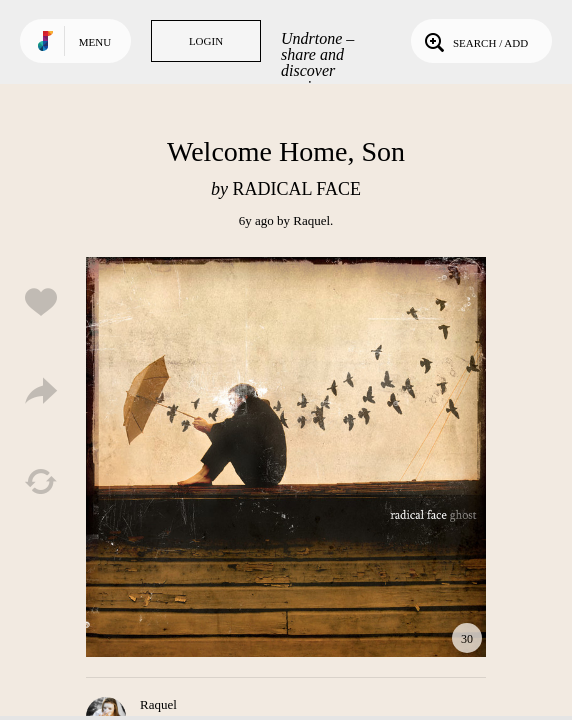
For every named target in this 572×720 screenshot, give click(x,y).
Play (286, 457)
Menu (95, 42)
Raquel (311, 220)
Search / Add (474, 41)
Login (206, 41)
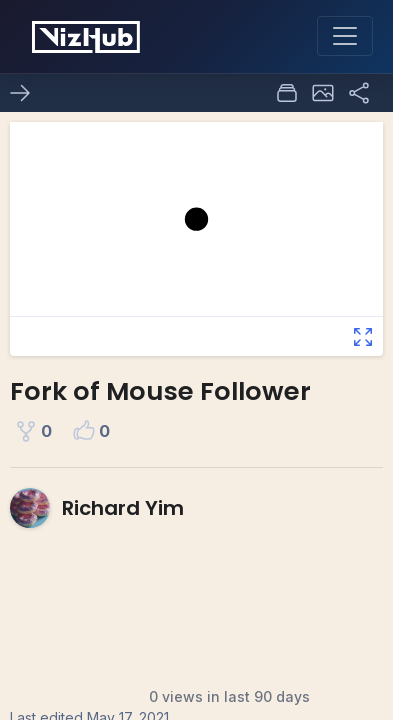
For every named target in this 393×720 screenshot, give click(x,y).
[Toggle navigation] (345, 36)
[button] (323, 93)
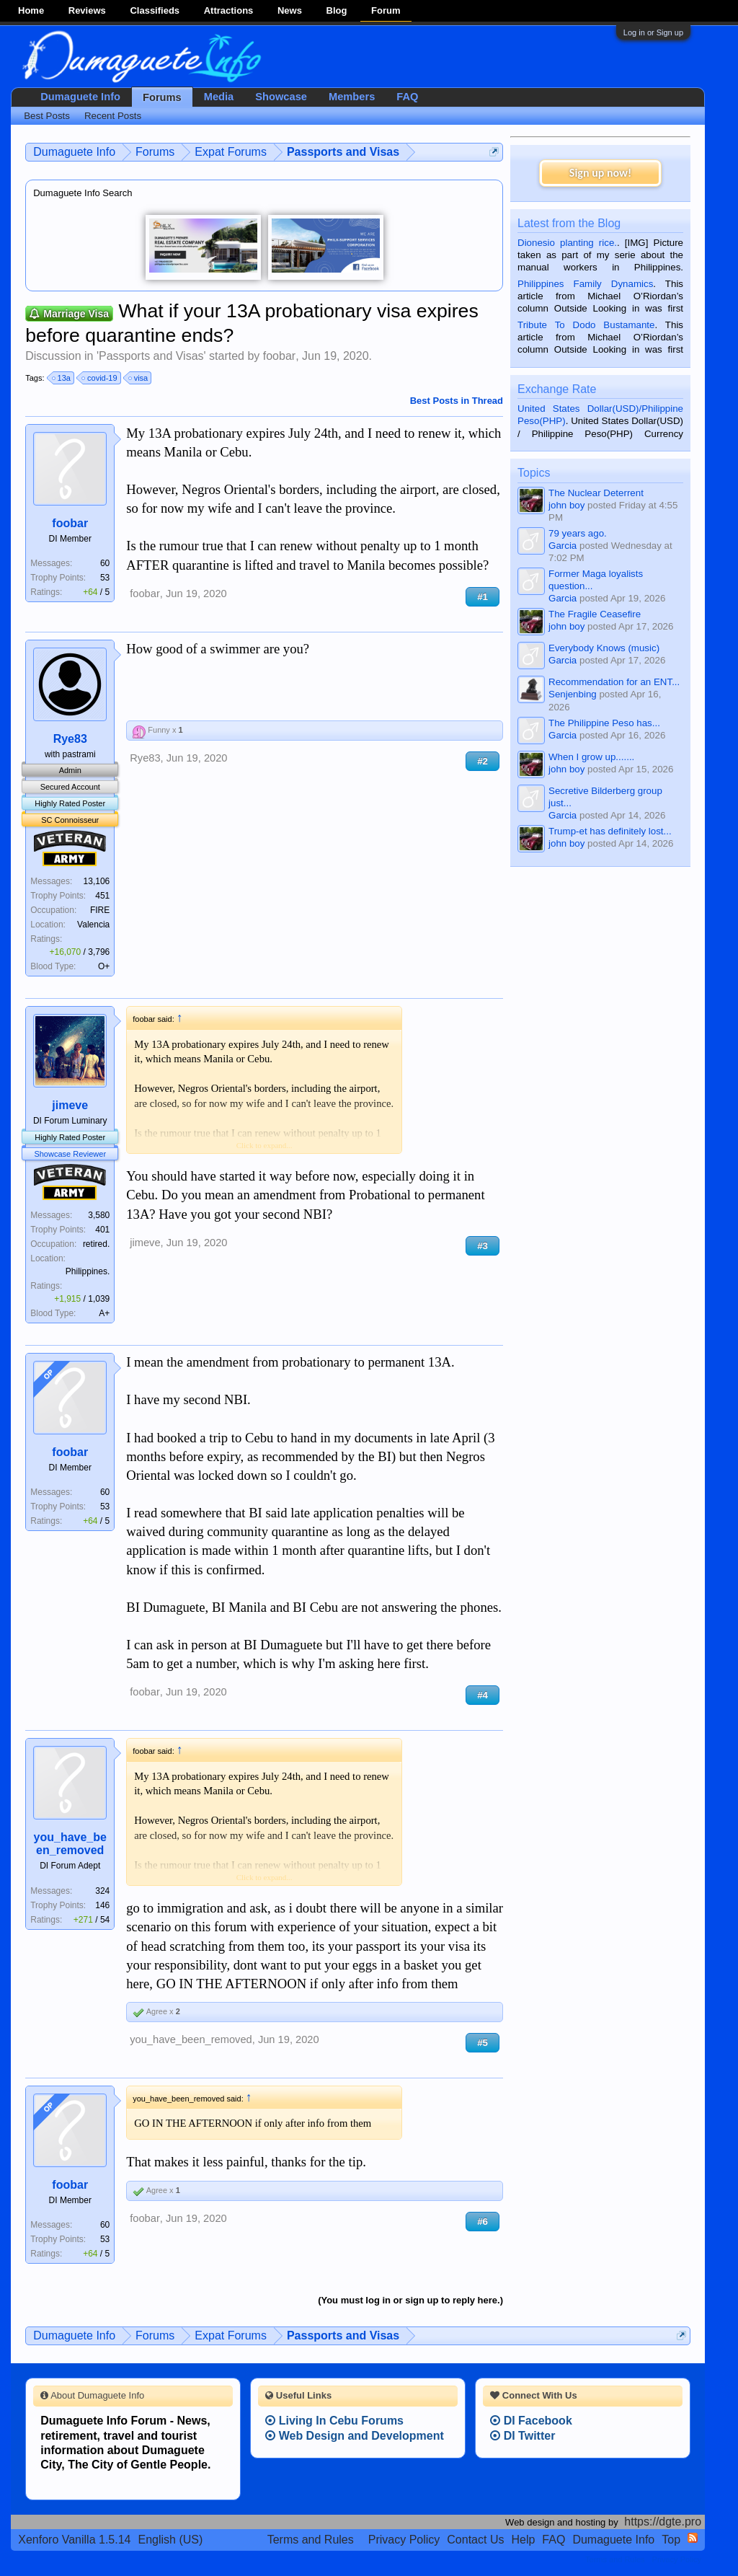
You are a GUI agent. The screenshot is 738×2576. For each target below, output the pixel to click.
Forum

○ ○ ○ ○

- _Work item_
The lines to copy are those above that contain the string "give".

- _Written answer_
For every named target in this 572×720 screenshot, give click(x,y).
For every named target in this 393×720 screenshot, give click(x,y).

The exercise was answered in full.